[REQUIRED ACTION]
Which lines in the records below contain the word "size"? Copy each of them.

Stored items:
|---|

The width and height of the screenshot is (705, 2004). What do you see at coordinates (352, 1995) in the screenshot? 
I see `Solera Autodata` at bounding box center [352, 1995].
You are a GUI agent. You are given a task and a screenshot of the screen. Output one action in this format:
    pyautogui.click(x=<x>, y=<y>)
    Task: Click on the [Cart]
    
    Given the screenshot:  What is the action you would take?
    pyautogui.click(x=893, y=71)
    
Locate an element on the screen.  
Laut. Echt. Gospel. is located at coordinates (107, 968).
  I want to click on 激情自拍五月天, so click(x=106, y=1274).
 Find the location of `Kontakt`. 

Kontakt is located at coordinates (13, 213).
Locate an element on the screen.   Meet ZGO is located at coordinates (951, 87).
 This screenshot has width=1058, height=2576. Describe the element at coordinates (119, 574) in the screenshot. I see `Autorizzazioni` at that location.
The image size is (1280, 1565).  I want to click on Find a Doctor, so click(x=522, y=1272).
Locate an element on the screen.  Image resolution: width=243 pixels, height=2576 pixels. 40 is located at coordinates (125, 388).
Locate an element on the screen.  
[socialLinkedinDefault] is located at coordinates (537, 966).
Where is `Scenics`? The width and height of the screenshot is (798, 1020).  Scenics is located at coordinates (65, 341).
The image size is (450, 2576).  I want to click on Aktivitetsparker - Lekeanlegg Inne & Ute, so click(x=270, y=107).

|---|

[ANSWER TO THE EXERCISE]
The image size is (1280, 1565).  I want to click on Find a Doctor, so click(x=522, y=1272).
The image size is (450, 2576).  I want to click on Aktivitetsparker - Lekeanlegg Inne & Ute, so click(x=270, y=107).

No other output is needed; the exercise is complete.